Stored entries
──────
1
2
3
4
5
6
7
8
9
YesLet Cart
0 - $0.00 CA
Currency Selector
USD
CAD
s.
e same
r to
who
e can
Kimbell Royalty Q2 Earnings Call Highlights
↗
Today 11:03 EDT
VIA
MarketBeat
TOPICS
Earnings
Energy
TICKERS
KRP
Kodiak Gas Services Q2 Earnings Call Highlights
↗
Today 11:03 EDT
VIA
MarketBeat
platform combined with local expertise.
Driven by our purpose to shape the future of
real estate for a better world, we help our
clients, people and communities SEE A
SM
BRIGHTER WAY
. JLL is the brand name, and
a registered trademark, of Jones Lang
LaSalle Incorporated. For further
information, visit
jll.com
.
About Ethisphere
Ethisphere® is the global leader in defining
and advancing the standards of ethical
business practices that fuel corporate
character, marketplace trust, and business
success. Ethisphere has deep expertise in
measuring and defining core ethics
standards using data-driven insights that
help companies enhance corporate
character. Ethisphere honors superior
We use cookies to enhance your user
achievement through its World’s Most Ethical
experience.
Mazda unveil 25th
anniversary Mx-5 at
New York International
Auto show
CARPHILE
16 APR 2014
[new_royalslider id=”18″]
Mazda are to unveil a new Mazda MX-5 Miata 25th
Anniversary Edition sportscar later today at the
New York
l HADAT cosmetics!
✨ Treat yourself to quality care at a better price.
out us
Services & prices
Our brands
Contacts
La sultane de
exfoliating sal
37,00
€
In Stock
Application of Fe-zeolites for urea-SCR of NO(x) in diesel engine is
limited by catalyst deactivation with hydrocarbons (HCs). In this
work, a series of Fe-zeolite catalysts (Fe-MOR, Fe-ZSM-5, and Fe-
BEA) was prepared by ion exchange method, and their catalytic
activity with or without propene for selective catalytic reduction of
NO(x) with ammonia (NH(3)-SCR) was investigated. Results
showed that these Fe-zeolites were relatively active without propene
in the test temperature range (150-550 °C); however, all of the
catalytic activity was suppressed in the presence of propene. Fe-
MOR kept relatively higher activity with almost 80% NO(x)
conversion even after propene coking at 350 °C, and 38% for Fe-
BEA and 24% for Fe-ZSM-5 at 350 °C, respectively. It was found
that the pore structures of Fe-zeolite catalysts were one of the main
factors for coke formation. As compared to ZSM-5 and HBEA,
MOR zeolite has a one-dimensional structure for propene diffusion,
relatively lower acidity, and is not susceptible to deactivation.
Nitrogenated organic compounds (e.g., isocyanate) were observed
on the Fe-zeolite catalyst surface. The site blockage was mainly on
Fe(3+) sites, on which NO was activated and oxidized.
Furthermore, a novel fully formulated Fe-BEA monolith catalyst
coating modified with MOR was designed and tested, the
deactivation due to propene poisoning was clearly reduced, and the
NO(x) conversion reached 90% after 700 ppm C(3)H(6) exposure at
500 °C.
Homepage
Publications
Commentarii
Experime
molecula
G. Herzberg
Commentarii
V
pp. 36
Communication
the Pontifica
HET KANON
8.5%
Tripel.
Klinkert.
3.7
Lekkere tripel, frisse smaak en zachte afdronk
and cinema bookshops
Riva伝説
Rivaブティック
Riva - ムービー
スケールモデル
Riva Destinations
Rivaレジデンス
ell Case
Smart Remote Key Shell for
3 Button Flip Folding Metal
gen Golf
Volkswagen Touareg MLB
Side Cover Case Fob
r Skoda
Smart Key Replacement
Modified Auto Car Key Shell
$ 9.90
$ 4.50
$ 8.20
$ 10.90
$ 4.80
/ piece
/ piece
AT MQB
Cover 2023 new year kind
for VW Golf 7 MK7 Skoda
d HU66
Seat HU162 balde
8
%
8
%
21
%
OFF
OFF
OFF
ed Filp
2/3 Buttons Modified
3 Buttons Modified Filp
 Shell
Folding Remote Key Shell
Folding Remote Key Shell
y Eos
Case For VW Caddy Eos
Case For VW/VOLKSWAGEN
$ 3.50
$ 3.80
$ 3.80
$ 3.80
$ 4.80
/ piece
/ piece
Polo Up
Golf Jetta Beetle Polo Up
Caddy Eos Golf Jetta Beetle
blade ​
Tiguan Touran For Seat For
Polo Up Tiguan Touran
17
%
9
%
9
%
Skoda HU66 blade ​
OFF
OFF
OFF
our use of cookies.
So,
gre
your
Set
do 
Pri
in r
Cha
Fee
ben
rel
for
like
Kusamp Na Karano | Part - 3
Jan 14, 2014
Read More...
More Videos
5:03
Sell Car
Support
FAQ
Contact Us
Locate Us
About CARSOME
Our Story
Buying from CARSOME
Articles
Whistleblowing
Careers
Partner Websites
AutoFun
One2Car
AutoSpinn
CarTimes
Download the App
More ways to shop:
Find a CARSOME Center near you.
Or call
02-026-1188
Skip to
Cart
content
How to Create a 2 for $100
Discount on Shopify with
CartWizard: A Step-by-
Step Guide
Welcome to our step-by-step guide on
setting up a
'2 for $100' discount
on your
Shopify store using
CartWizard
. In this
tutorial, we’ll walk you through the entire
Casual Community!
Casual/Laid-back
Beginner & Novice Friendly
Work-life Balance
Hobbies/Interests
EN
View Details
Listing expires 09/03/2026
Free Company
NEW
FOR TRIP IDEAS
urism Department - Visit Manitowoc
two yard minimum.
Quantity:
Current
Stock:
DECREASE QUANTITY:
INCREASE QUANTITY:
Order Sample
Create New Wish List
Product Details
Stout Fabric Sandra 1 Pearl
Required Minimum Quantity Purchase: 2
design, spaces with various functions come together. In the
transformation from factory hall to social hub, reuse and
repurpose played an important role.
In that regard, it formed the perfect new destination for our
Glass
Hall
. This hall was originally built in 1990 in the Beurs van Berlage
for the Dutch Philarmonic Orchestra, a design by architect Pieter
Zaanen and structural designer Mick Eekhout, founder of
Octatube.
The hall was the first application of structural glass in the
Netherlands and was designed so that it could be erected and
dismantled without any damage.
──────
#### ABOUT THIS EXERCISE:
Pull every line containing "that" out of the records.

#### TASK ANSWER:
business practices that fuel corporate
standards using data-driven insights that
showed that these Fe-zeolites were relatively active without propene
that the pore structures of Fe-zeolite catalysts were one of the main
In that regard, it formed the perfect new destination for our
Netherlands and was designed so that it could be erected and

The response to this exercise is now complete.